# Male Betta and Guppy Fry



## turtle10 (Dec 30, 2010)

So I have some guppy fry that I am growing out in my shrimp tank. They are the size of my dwarf rasboras in the community tank. My question is, if I put the guppy fry back in the community do you think they will be okay with the male betta and adult guppies that are in there? The guppies and betta get along great with the rasboras, they basically ignore them, so my thinking is that since the guppy fry are the same size they will be okay too. Am I totally wrong?


----------



## Oldfishlady (Mar 1, 2010)

As long as they are too big to fit in their mouth...you should be good to go.....usually once the guppy fry are 2-3 weeks old the betta can't even catch them to start and they should be too big too by 2-3 weeks of age....now the adult guppies on the other hand...they may or may not eat them or bite their tails.......this varies......I have some that do and some that don't but my female guppies also are nearly 2 inches long too.....big girls....lol.....

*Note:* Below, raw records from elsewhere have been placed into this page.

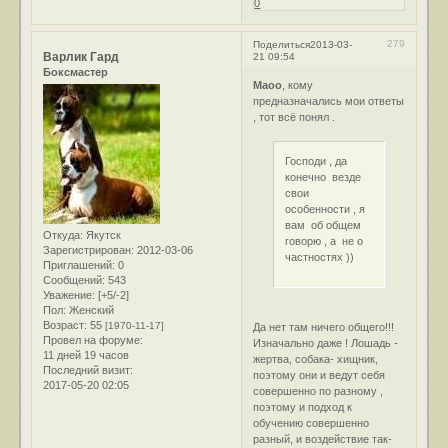
0
279
Поделиться
2013-03-
Варлик Гард
21 09:54
Боксмастер
Маоо
, кому
предназначались мои ответы
, тот всё понял .
Господи , да
конечно везде
свои
особенности , я
вам об общем
Откуда:
Якутск
говорю , а не о
Зарегистрирован
: 2012-03-06
частностях ))
Приглашений:
0
Сообщений:
543
Уважение:
[+5/-2]
Пол:
Женский
Возраст:
55
[1970-11-17]
Да нет там ничего общего!!!
Провел на форуме:
Изначально даже ! Лошадь -
11 дней 19 часов
жертва, собака- хищник,
Последний визит:
поэтому они и ведут себя
2017-05-20 02:05
совершенно по разному ,
поэтому и подход к
обучению совершенно
разный, и воздействие так-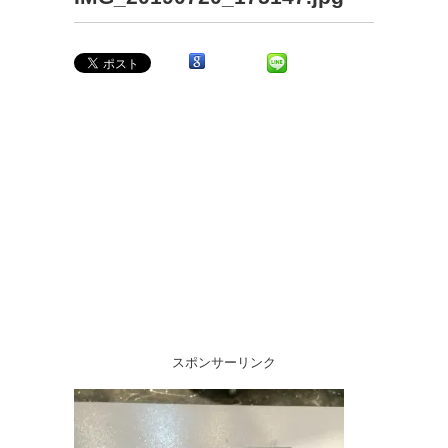
スポンサーリンク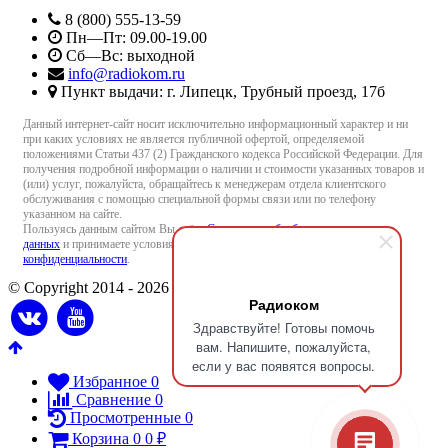
8 (800) 555-13-59
Пн—Пт: 09.00-19.00
Сб—Вс: выходной
info@radiokom.ru
Пункт выдачи: г. Липецк, Трубный проезд, 17б
Данный интернет-сайт носит исключительно информационный характер и ни
при каких условиях не является публичной офертой, определяемой
положениями Статьи 437 (2) Гражданского кодекса Российской Федерации. Для
получения подробной информации о наличии и стоимости указанных товаров и
(или) услуг, пожалуйста, обращайтесь к менеджерам отдела клиентского
обслуживания с помощью специальной формы связи или по телефону
указанном на сайте.
Пользуясь данным сайтом Вы даёте
Согласие на обработку персональных
данных
и принимаете условия
Пользовательского соглашения
и
Политики
конфиденциальности
.
© Copyright 2014 - 2026 Radiokom.ru
Радиоком
Здравствуйте! Готовы помочь
вам. Напишите, пожалуйста,
если у вас появятся вопросы.
Избранное
0
Сравнение
0
Просмотренные
0
Корзина
0
0
₽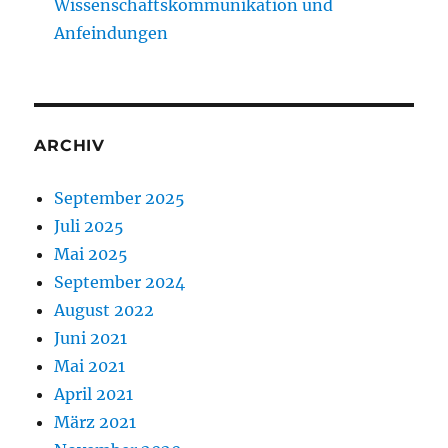
Wissenschaftskommunikation und
Anfeindungen
ARCHIV
September 2025
Juli 2025
Mai 2025
September 2024
August 2022
Juni 2021
Mai 2021
April 2021
März 2021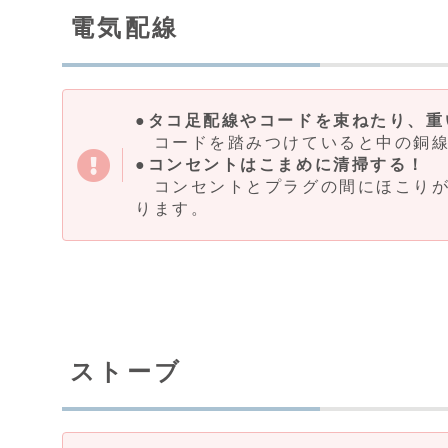
電気配線
●タコ足配線やコードを束ねたり、重
コードを踏みつけていると中の銅線
●コンセントはこまめに清掃する！
コンセントとプラグの間にほこりが
ります。
ストーブ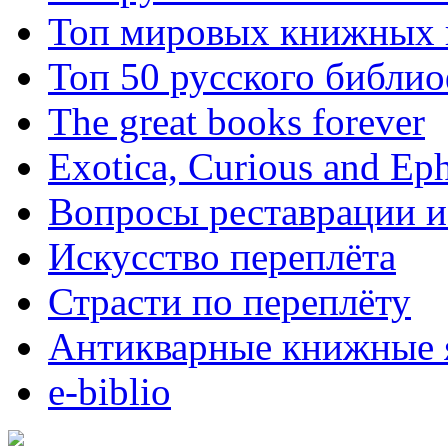
Топ мировых книжных
Топ 50 русского библи
The great books forever
Exotica, Curious and Ep
Вопросы реставрации и
Искусство переплёта
Страсти по переплёту
Антикварные книжные 
e-biblio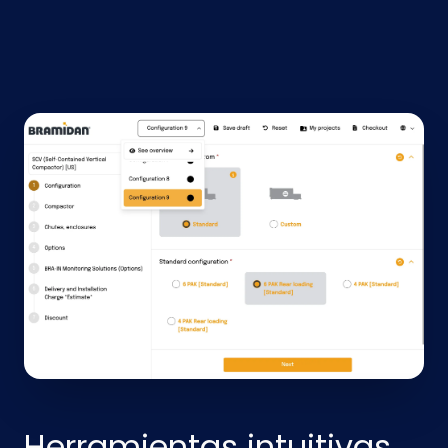
Herramientas intuitivas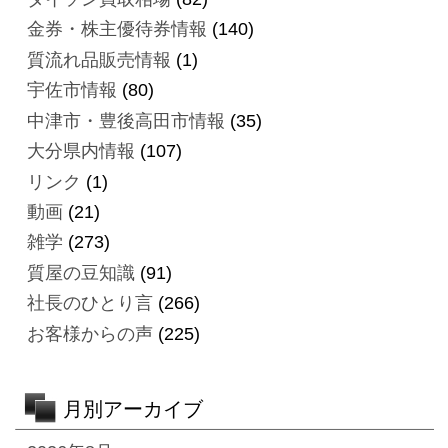
金券・株主優待券情報
(140)
質流れ品販売情報
(1)
宇佐市情報
(80)
中津市・豊後高田市情報
(35)
大分県内情報
(107)
リンク
(1)
動画
(21)
雑学
(273)
質屋の豆知識
(91)
社長のひとり言
(266)
お客様からの声
(225)
月別アーカイブ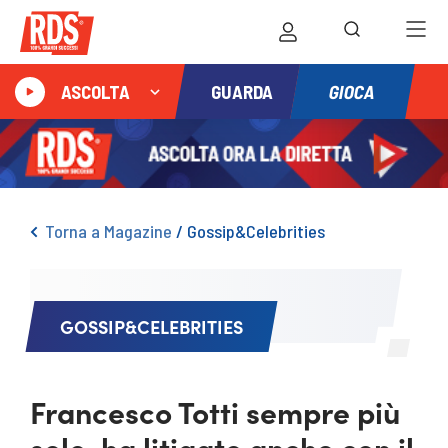
GIOCA
ASCOLTA
GUARDA
Torna a Magazine
/
Gossip&Celebrities
GOSSIP&CELEBRITIES
Francesco Totti sempre più
solo, ha litigato anche con il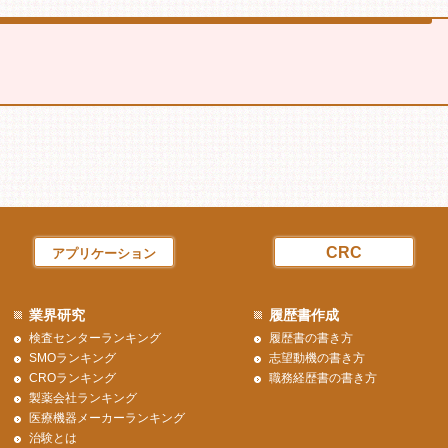
。
CRC
アプリケーション
業界研究
履歴書作成
検査センターランキング
履歴書の書き方
SMOランキング
志望動機の書き方
CROランキング
職務経歴書の書き方
製薬会社ランキング
医療機器メーカーランキング
治験とは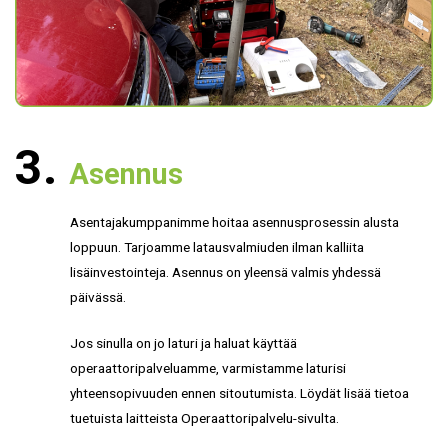
Asennus
Asentajakumppanimme hoitaa asennusprosessin alusta
loppuun. Tarjoamme latausvalmiuden ilman kalliita
lisäinvestointeja. Asennus on yleensä valmis yhdessä
päivässä.
Jos sinulla on jo laturi ja haluat käyttää
operaattoripalveluamme, varmistamme laturisi
yhteensopivuuden ennen sitoutumista. Löydät lisää tietoa
tuetuista laitteista Operaattoripalvelu-sivulta.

Tank size make a difference IME....too small and smaller fish can be cornered and killed/injured......


----------



## turtle10 (Dec 30, 2010)

It is a 20 gallon. There are a bunch of little caves and plants on the bottom to hide in, and a lot of plants at the surface. Four of the guppies are pretty large, almost two inches. The fry were born on the 3rd or 4th of this month, so about two weeks old.


----------



## crowntail lover (Apr 25, 2009)

They should be fine. As long as there are plenty of hiding places and they are too big to fit in the Bettas mouth. 
But like OFL said. They adults might pick on them


----------



## turtle10 (Dec 30, 2010)

I put them in yesterday and everyone is doing great! I have seen the adults and betta come head to head with the fry and just leave them. Right now the fry are schooling with the rasboras, not the guppies! lol I guess it is because they are the same size.


----------



## crowntail lover (Apr 25, 2009)

Glad everything is going great


----------



## turtle10 (Dec 30, 2010)

Same, I was half expecting them to be gone this morning.


----------



## crowntail lover (Apr 25, 2009)

How many are there?


----------



## turtle10 (Dec 30, 2010)

Just three. I am sure there were more when they were born but those are the only ones I saw, the rest were probably eaten.


----------



## crowntail lover (Apr 25, 2009)

Yeah. I usually leave my fry with the adults and let mother nature do her thing.. But once I get my new strains going I will seperate them to grow outs.


----------



## turtle10 (Dec 30, 2010)

I wanted to save these fry because they were my first. I wanted to breed bettas but I don't have the time or space so I figured raising a baby guppy is the next best thing 

Although next time I will most likely let nature take its course as well lol


----------



## crowntail lover (Apr 25, 2009)

I have been breeding bettas for almost 4 years now.. And I have been in and out with Guppies and Mollies.. I recently had a huge blow out in my fish room, a mystery to what happened, and lost all my Bettas.. I only have 3 now. So I think Im gonna lay off breeding them for the year. But I have all my Mollies 40+ and I am wanting to get back into breeding and selling Guppies.


----------



## turtle10 (Dec 30, 2010)

Aw I am so sorry 

But it is exciting you are into breeding guppies!


----------



## crowntail lover (Apr 25, 2009)

Thanks, It was a huge loss, 25 adults and 2 spawns. 
But I have my mollies. :]. 
I can wait to get some guppies! I am tired of looking at all my empty tanks. 
four 10gs, two 20gs, three 5gs, five 2.5gs and three 30g grow out tubs.


----------